Integrated computational approach towards identification of HSPG and ACE2 mimicking moieties for SARS-CoV-2 inhibition.

ABSTRACT

A key step to inhibit severe acute respiratory syndrome coronavirus 2 (SARS-CoV-2) infection is to prevent the entry of the virus into the host cells. The receptor-binding domains (RBDs) of spike proteins of SARS-CoV and other human coronaviruses utilize heparan sulfate proteoglycans (HSPGs) as the primary receptors for their accumulation on the cell surface and then scan for binding to the main entry receptor angiotensin-converting enzyme 2 (ACE2).
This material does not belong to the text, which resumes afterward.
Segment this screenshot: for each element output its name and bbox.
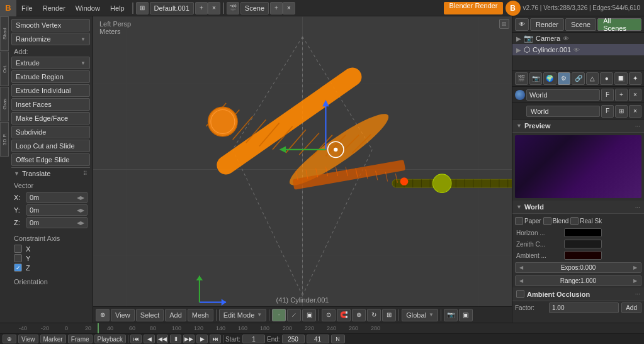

SARS-CoV and SARS-CoV-2 share structurally similar RBDs and therefore, it is possible that SARS-COV-2 primarily binds to HSPGs followed by binding to the ACE2 receptors. A promising strategy to inhibit virus infection is to circulate exogenous bioactive moieties structurally mimicking cellular HSPG and ACE2 which act as decoy receptors binding to SARS-CoV-2 and competitively inhibit virus entry to the host cells mediated by cellular-bound HSPG and ACE2. Using a molecular docking tool, we identified carboxymethyl benzyl amide sulfonate (CMBS) and polyanetholesulfonic acid (PAS) as the suitable HSPG mimicking ligands, and Paenibacillus sp. B38-derived carboxypeptidase (B38-CAP) and Bacillus subtilis-derived carboxypeptidase (BS-CAP) as the potential ACE2-like enzymes having a strong binding affinity to the spike proteins as that of cellular HSPG and ACE2. Further, the binding stability and compactness of these moieties with SARS-CoV-2 were analyzed through molecular dynamics (MD) simulations, and the results indicated that these moieties form well-stable complexes with the RBD of spike proteins. The identified moieties could be conjugated to the surfaces of non-toxic nanoparticles to provide multiple interactions to efficiently shield SARS-CoV-2, and inhibit viral entry to the host cells.